5. Quando Santo Agostinho ou quem quer que seja o autor do Hypognosticon, livro 3 ensina que, no estado de inocência, o primeiro pai estava em posse de uma liberdade plena para fazer também o bem sobrenatural e merecer e alcançar a vida eterna, embora tenha perdido tanto para ele, quanto para nós essa liberdade para fazer o bem, e quando ensina que, através de Cristo, obtemos os auxílios e dons da graça para que possamos realizar o bem sobrenatural, está defendendo claramente a mesma conclusão que nós, porque ele conclui da seguinte maneira: 'Declaremos que todos os homens possuem livre arbítrio com juízo de razão, embora este não possa começar ou finalizar sem assistência divina tudo o que se dirige a Deus como fim, mas apenas realizar as obras da vida presente, tanto boas quanto más. Chamo de boas obras aquelas que nascem de um bem natural: a saber, querer trabalhar no campo, querer comer e beber, querer ter amigos, querer ter roupas, querer construir uma casa, querer casar-se, alimentar o gado, aprender a arte das diversas coisas boas, querer qualquer bem que tenha como fim a vida presente; todas essas obras não podem durar sem o governo divino; mais ainda, nascem e duram por Deus e através de Deus. Chamo de ‘más obras’ atos como querer adorar ídolos, querer cometer homicídio, etc.'. Assim fala Santo Agostinho. Agora, como ele não nega que o homem, em virtude de seu livre arbítrio e sem o auxílio especial da graça, possa querer comer conforme a reta razão e dentro dos limites que ela dita, mas, mais ainda, afirma isso claramente porque comer além dos limites que a razão dita deve ser considerado um mal —, por isso, ele declara abertamente que, sem o auxílio da graça, podemos realizar esse ato de temperança e outras obras moralmente boas e dirigidas apenas a um fim natural, especialmente quando ele diz que, na ausência da graça, o livre arbítrio pode querer qualquer bem que tenha como fim a vida presente, excluindo apenas o bem que tem como fim a Deus na medida em que se trata de um fim sobrenatural —, porque um bem assim deve ser sobrenatural ou ter sido elevado à ordem dos bens sobrenaturais por meio de algum bem sobrenatural.

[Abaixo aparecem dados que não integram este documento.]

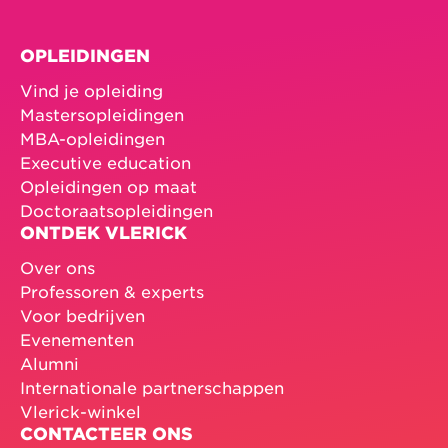
OPLEIDINGEN
Vind je opleiding
Mastersopleidingen
MBA-opleidingen
Executive education
Opleidingen op maat
Doctoraatsopleidingen
ONTDEK VLERICK
Over ons
Professoren & experts
Voor bedrijven
Evenementen
Alumni
Internationale partnerschappen
Vlerick-winkel
CONTACTEER ONS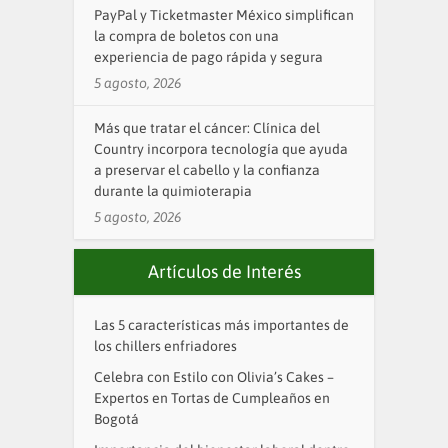
PayPal y Ticketmaster México simplifican
la compra de boletos con una
experiencia de pago rápida y segura
5 agosto, 2026
Más que tratar el cáncer: Clínica del
Country incorpora tecnología que ayuda
a preservar el cabello y la confianza
durante la quimioterapia
5 agosto, 2026
Artículos de Interés
Las 5 características más importantes de
los chillers enfriadores
Celebra con Estilo con Olivia’s Cakes –
Expertos en Tortas de Cumpleaños en
Bogotá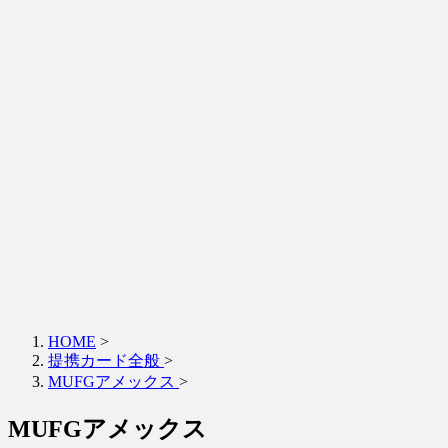
HOME
>
提携カード全般
>
MUFGアメックス
>
MUFGアメックス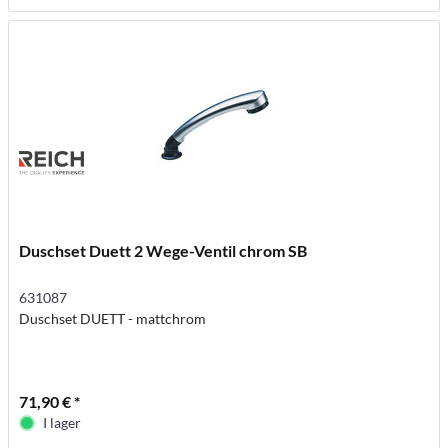
Duschset Duett 2 Wege-Ventil chrom SB
631087
Duschset DUETT - mattchrom
71,90 € *
I lager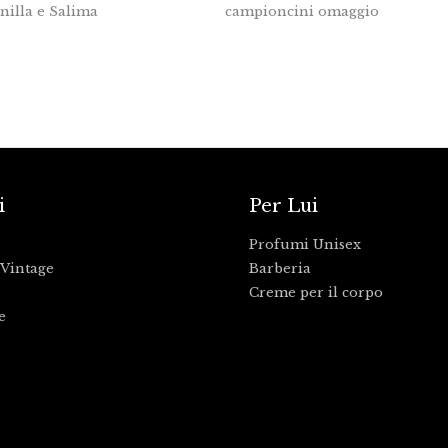
anilla e Salima
campioncini omaggio
i
Per Lui
Profumi Unisex
Vintage
Barberia
Creme per il corpo
e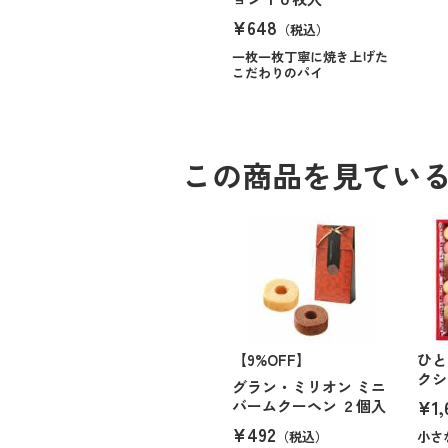
¥648
（税込）
一枚一枚丁寧に焼き上げた
こだわりのパイ
この商品を見てい
【9%OFF】
ひと
クシ
グラン・ミリオン ミニ
¥1,
バームクーヘン ２個入
¥492
（税込）
小さ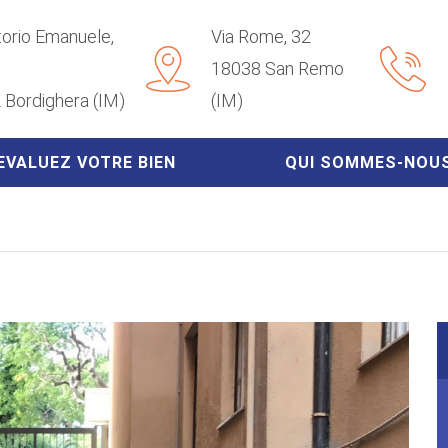
ttorio Emanuele,
Via Rome, 32
18038 San Remo
 Bordighera (IM)
(IM)
EVALUEZ VOTRE BIEN
QUI SOMMES-NOU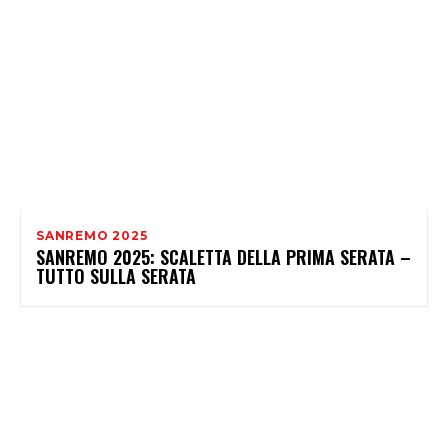
SANREMO 2025
SANREMO 2025: SCALETTA DELLA PRIMA SERATA –
TUTTO SULLA SERATA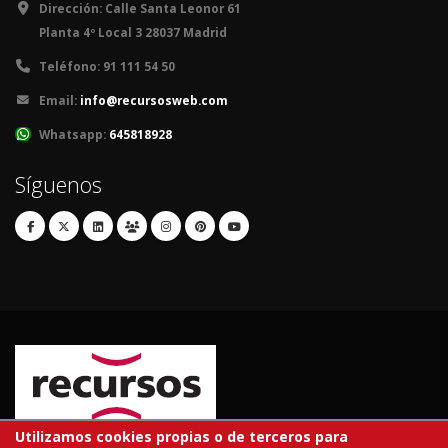
Dirección:
Calle Santa Leonor 61
Planta 4º Local 3 28037 Madrid
Teléfono:
91 111 54 50
Email:
info@recursosweb.com
Whatsapp:
645818928
Síguenos
Utilizamos cookies propias o de terceros para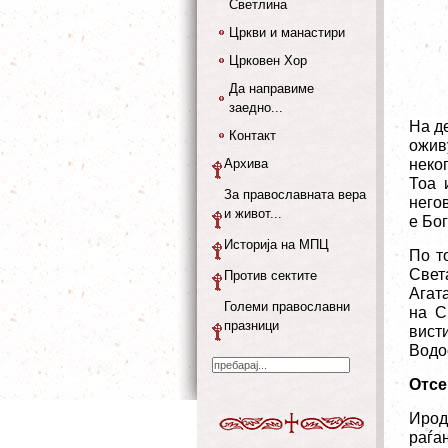
Светлина
Цркви и манастири
Црковен Хор
Да направиме
заедно...
На де
Контакт
ожив
Архива
неко
Тоа 
За православната вера
него
и живот...
е Бог
Историја на МПЦ
По т
Свет
Против сектите
Агата
Големи православни
на С
празници
вист
Водо
Отсе
Ирод
раѓа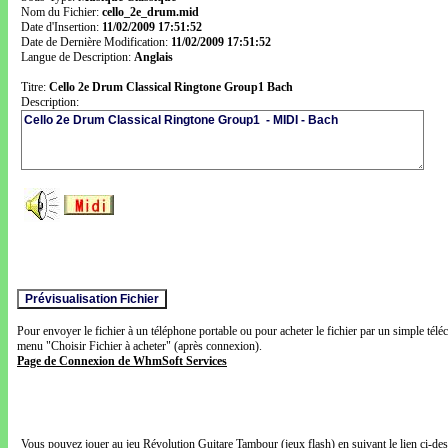
Nom du Fichier:
cello_2e_drum.mid
Date d'Insertion:
11/02/2009 17:51:52
Date de Dernière Modification:
11/02/2009 17:51:52
Langue de Description:
Anglais
Titre:
Cello 2e Drum Classical Ringtone Group1 Bach
Description:
Pour envoyer le fichier à un téléphone portable ou pour acheter le fichier par un simple télé
menu "Choisir Fichier à acheter" (après connexion).
Page de Connexion de WhmSoft Services
Vous pouvez jouer au jeu Révolution Guitare Tambour (jeux flash) en suivant le lien ci-de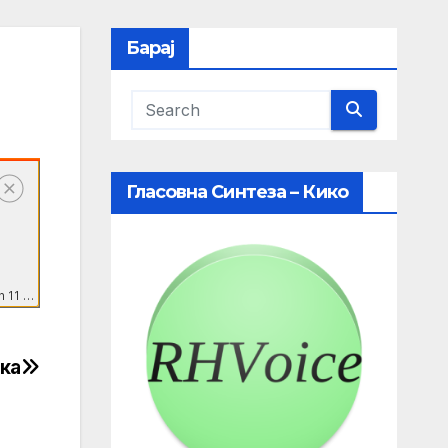
Барај
Гласовна Синтеза – Кико
ска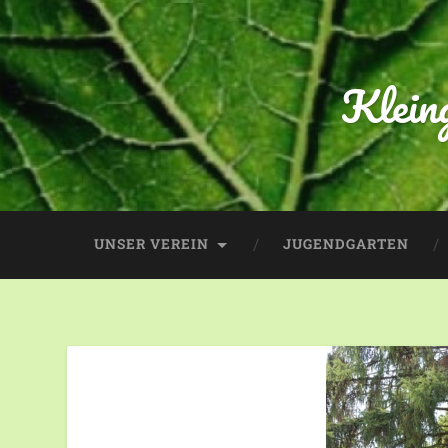
Klein
UNSER VEREIN
JUGENDGARTEN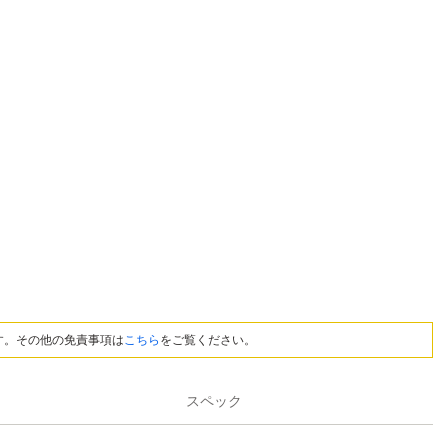
す。その他の免責事項は
こちら
をご覧ください。
スペック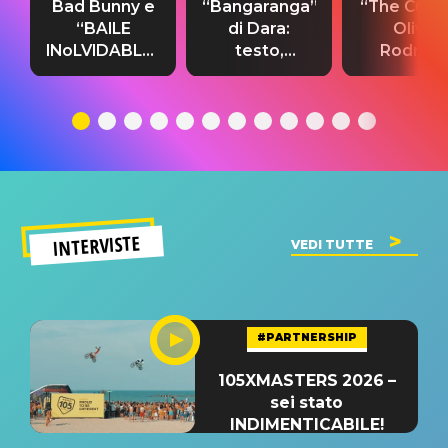
Bad Bunny e
“Bangaranga”
“The Cure”
“BAILE
di Dara:
Olivia
INoLVIDABLE”:
testo,
Rodrigo
testo,
traduzione e
testo,
traduzione e
significato
traduzion
significato
del singolo
significa
INTERVISTE
VEDI TUTTE
#PARTNERSHIP
105XMASTERS 2026 –
sei stato
INDIMENTICABILE!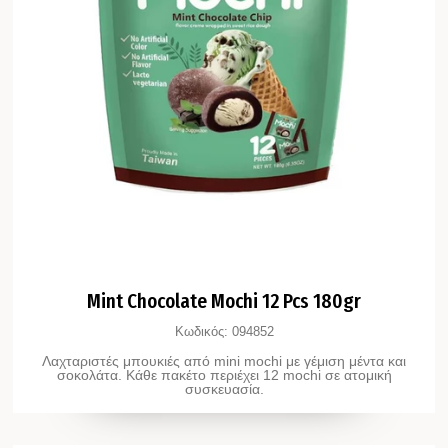
Mint Chocolate Mochi 12 Pcs 180gr
Κωδικός:
094852
Λαχταριστές μπουκιές από mini mochi με γέμιση μέντα και
σοκολάτα. Κάθε πακέτο περιέχει 12 mochi σε ατομική
συσκευασία.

Santo Agostinho também defende essa mesma conclusão, ainda com maior clareza, em De spiritu et littera (capítulo 28 e passagens anteriores e posteriores a ele), onde, embora explique que, através da graça de Cristo, recebemos nossa justificação e realizamos boas obras, e além disso, que não justiça pela lei natural, nem pela lei escrita, ele afirma, no entanto, que o pecado não apagou de nós a imagem de Deus a tal ponto que, enquanto estamos no pecado e vivendo no mal, não possamos fazer algumas boas obras, como diz São Paulo na passagem citada de sua Epístola aos Romanos (II, 14-15). Por essa razão, Santo Agostinho diz: 'Assim como alguns pecados veniais, sem os quais é impossível passar por esta vida, não impedem o justo de alcançar a vida eterna, da mesma forma, para alcançar essa vida, de nada servem ao ímpio algumas boas obras, das quais nem mesmo a vida dos piores homens está isenta.'
O Concílio de Trento (sessão 6, cânone 1) parece defender a mesma conclusão, porque, ao definir que as obras morais boas não são suficientes para a justificação do homem sem a graça divina por meio de Jesus Cristo, declara que pode haver obras morais boas que ocorram apenas em virtude da natureza humana ou pelo ensino da lei.